Consultant sends counsellors to Gulf state after 10 of its staff and family members die in pleasure trip tragedy.
Consultant Atkins this week spoke of its "deep sorrow" at the loss of 10 of its UK staff and family members who died in the Bahrain boat disaster.
Some 58 people, including at least 15 Britons, were drowned last week when an Arab dhow, being used as a pleasure boat, capsized in calm water less than a mile off the coast of Manama, the capital of the Gulf state.
The vessel had been chartered by South African contractor Nass, Murray and Roberts to celebrate the topping out of the city's World Trade Centre, a $150m (£85m), 50-storey twin office tower that Atkins designed.
The cause of the accident has not yet been established but witnesses have claimed that the boat was overcrowded and unstable before it set off. Sixteen people are reported to have refused to board it because it was rocking violently from side to side.
Alun Griffiths, human resources director of Atkins, said that the firm was unlikely to take legal action but noted that the victims' families might take civil action later.
He said: "People at Atkins were shocked and distressed when they heard the news. But they pulled together, and everyone's first priority now is to support the people most affected."

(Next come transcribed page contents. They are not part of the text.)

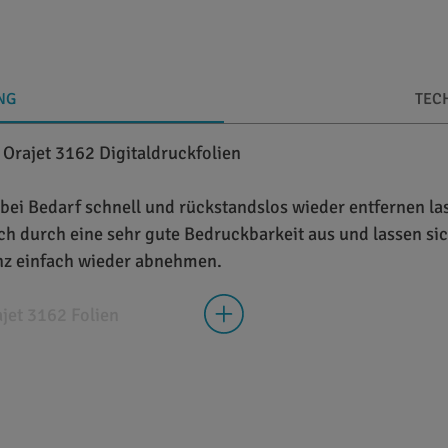
NG
TEC
Orajet 3162 Digitaldruckfolien
 bei Bedarf schnell und rückstandslos wieder entfernen la
h durch eine sehr gute Bedruckbarkeit aus und lassen s
nz einfach wieder abnehmen.
jet 3162 Folien
m kalandrierte Weich-PVC Folien mit einer Stärke von 0,10
ereich entwickelt und sind unter anderem für Fahrzeug- 
bis zu 4 Jahre, während sie im Innenbereich kaum Einschr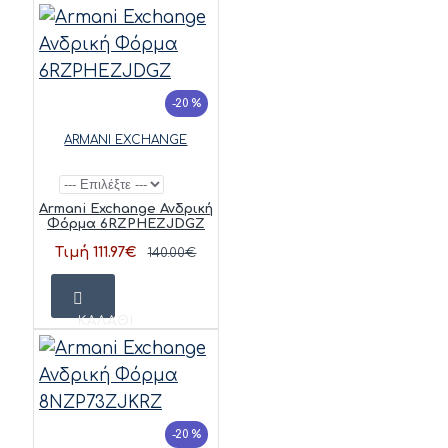
-20 %
ARMANI EXCHANGE
Armani Exchange Ανδρική
Φόρμα 6RZPHEZJDGZ
Τιμή 111.97€
140.00€
ΚΑΛΆΘΙ
-20 %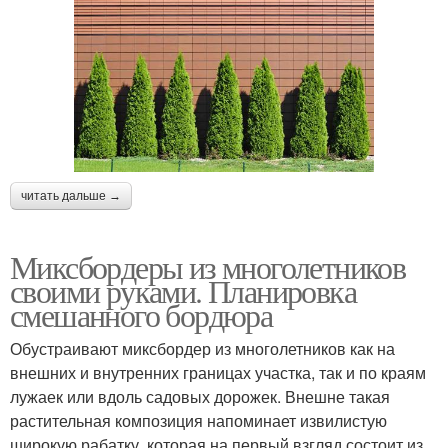
читать дальше →
Миксбордеры из многолетников
своими руками. Планировка
смешанного бордюра
Обустраивают миксбордер из многолетников как на
внешних и внутренних границах участка, так и по краям
лужаек или вдоль садовых дорожек. Внешне такая
растительная композиция напоминает извилистую
широкую рабатку, которая на первый взгляд состоит из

The first priority is to support the people most affected
Alun Griffiths, HR director at Atkins
Griffiths said after the disaster the firm had sent two counsellors from its employee assistance programme, who joined up with the Red Cross and International SOS to provide support.

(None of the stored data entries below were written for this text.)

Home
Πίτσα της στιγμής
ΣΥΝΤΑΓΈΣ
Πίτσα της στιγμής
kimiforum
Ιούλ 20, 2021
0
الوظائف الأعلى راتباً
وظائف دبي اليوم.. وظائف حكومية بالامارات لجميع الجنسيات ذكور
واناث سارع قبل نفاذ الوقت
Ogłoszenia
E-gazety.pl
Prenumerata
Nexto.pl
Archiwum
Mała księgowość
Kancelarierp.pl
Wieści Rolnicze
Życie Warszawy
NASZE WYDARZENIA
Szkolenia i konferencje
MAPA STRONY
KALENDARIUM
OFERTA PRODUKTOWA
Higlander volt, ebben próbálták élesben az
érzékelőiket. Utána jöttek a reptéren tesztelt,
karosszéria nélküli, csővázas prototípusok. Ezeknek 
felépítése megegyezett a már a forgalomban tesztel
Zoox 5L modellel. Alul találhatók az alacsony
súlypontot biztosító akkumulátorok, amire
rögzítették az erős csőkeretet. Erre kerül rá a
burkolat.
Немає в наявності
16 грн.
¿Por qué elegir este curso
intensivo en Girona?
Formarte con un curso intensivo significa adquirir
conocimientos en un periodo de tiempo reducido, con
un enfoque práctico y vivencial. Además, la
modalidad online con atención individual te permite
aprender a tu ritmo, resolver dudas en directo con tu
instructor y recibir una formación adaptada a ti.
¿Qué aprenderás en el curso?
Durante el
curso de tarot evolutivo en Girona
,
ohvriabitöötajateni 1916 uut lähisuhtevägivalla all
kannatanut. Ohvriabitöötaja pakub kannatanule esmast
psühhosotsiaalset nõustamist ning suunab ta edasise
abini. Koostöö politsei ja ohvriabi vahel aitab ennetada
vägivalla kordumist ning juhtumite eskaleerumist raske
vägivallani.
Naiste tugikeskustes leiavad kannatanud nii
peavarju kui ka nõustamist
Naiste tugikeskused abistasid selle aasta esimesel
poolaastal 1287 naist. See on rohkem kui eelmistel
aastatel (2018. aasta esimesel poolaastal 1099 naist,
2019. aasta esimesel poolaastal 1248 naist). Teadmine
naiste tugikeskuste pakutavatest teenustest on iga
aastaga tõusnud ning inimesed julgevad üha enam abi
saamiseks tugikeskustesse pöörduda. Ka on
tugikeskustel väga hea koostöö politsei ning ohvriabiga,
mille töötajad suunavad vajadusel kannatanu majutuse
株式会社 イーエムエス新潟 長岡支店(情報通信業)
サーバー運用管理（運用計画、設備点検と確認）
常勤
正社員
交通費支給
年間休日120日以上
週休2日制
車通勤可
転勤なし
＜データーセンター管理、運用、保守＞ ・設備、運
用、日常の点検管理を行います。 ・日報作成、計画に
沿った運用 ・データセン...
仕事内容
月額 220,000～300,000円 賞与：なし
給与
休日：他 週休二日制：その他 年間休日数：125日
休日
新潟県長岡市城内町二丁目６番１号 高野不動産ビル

Atkins chief executive Keith Clarke flew out to Bahrain, in the Persian Gulf, on Saturday morning. Tim Askew, Atkins' regional managing director for the Middle East, was in the UK when the tragedy happened but returned the following day.
Clarke said: "It has been a humbling experience to receive so many heartfelt messages of support and understanding from across the industry and this has been a great comfort to us all."

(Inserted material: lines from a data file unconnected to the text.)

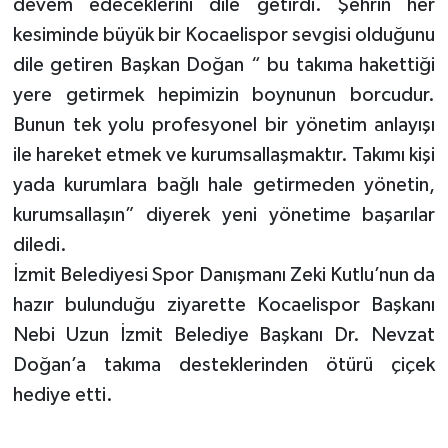
devem edeceklerini dile getirdi. Şehrin her
kesiminde büyük bir Kocaelispor sevgisi olduğunu
dile getiren Başkan Doğan “ bu takıma hakettiği
yere getirmek hepimizin boynunun borcudur.
Bunun tek yolu profesyonel bir yönetim anlayışı
ile hareket etmek ve kurumsallaşmaktır. Takımı kişi
yada kurumlara bağlı hale getirmeden yönetin,
kurumsallaşın” diyerek yeni yönetime başarılar
diledi.
İzmit Belediyesi Spor Danışmanı Zeki Kutlu’nun da
hazır bulunduğu ziyarette Kocaelispor Başkanı
Nebi Uzun İzmit Belediye Başkanı Dr. Nevzat
Doğan’a takıma desteklerinden ötürü çiçek
hediye etti.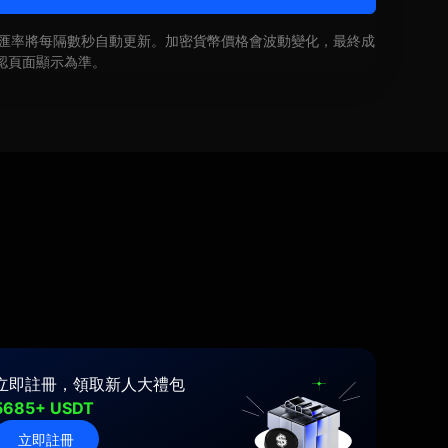
即時匯率將每隔數秒自動更新。加密貨幣價格會波動變化，最終成
認頁面顯示為準。
立即註冊，領取新人大禮包
5685+ USDT
立即註冊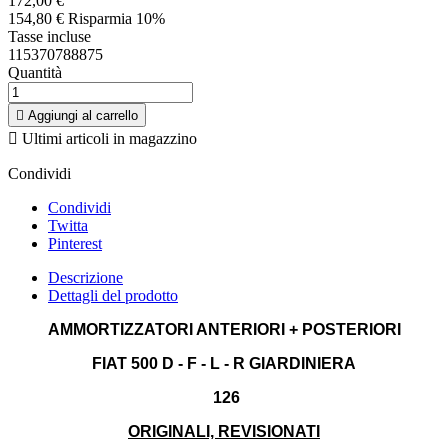
172,00 €
154,80 €
Risparmia 10%
Tasse incluse
115370788875
Quantità

Aggiungi al carrello

Ultimi articoli in magazzino
Condividi
Condividi
Twitta
Pinterest
Descrizione
Dettagli del prodotto
AMMORTIZZATORI ANTERIORI + POSTERIORI
FIAT 500 D - F - L - R GIARDINIERA
126
ORIGINALI, REVISIONATI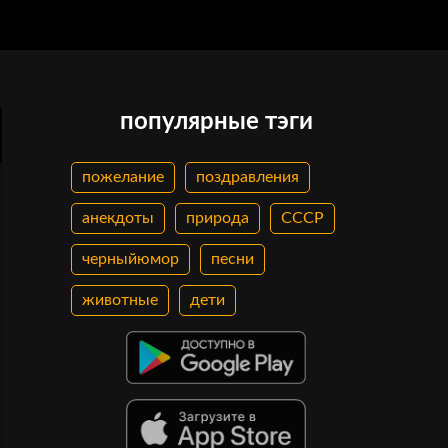
популярные тэги
пожелание
поздравления
анекдоты
природа
СССР
черныйюмор
песни
животные
дети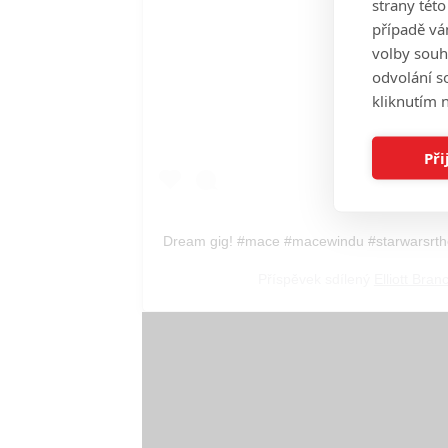
strany tét
případě vá
volby souh
odvolání s
kliknutím n
Při
Dream gig! #mace #macewindu #starwarsrthe
Příspěvek sdílený
Elliott Bran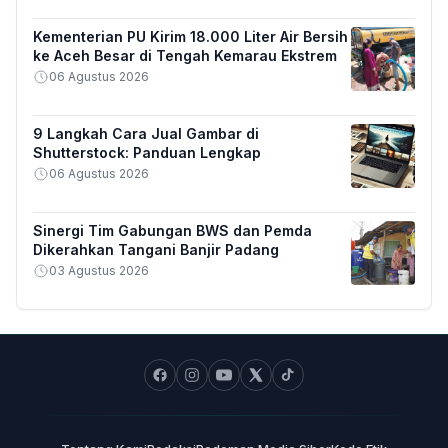
Kementerian PU Kirim 18.000 Liter Air Bersih
ke Aceh Besar di Tengah Kemarau Ekstrem
06 Agustus 2026
9 Langkah Cara Jual Gambar di
Shutterstock: Panduan Lengkap
06 Agustus 2026
Sinergi Tim Gabungan BWS dan Pemda
Dikerahkan Tangani Banjir Padang
03 Agustus 2026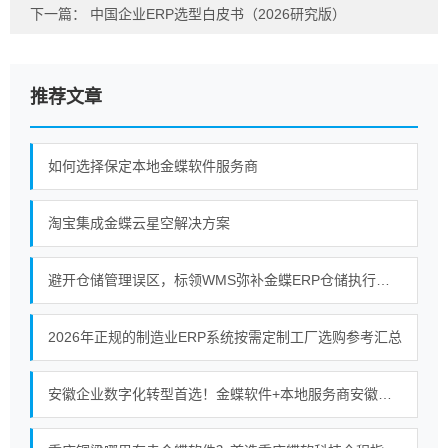
下一篇：
中国企业ERP选型白皮书（2026研究版）
推荐文章
如何选择保定本地金蝶软件服务商
淘宝集成金蝶云星空解决方案
避开仓储管理误区，标领WMS弥补金蝶ERP仓储执行短板
2026年正规的制造业ERP系统按需定制工厂选购参考汇总
安徽企业数字化转型首选！金蝶软件+本地服务商安徽金胜的强强联合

Eight of the 10 victims from Atkins have been named. They are: resident engineer Andrew Debrunner; senior site electrical engineer Basanth Kumar; construction supervisor Carl Ottewell; assistant project manager Jason Brett, 33; Brett's wife, Lucinda Lamb, 30, who worked for agent DTZ; resident architect Sameer Thorat; assistant resident engineer Scott Belch, 33; and Belch's German wife, Sandy Belch.
The accident claimed the lives of six British members of the staff of Nass, Murray and Roberts. They were: Will Nolan, 50, the project's director; David Evans, 56, a senior executive; Stephen Grady, 42, a contract painter and decorator; Chris Braysher, 47, a construction manager; Jimmy Allen, 59; and Lawrence Sulman, 39. Philip Moody, 50, and Christopher Langan, 53, also died.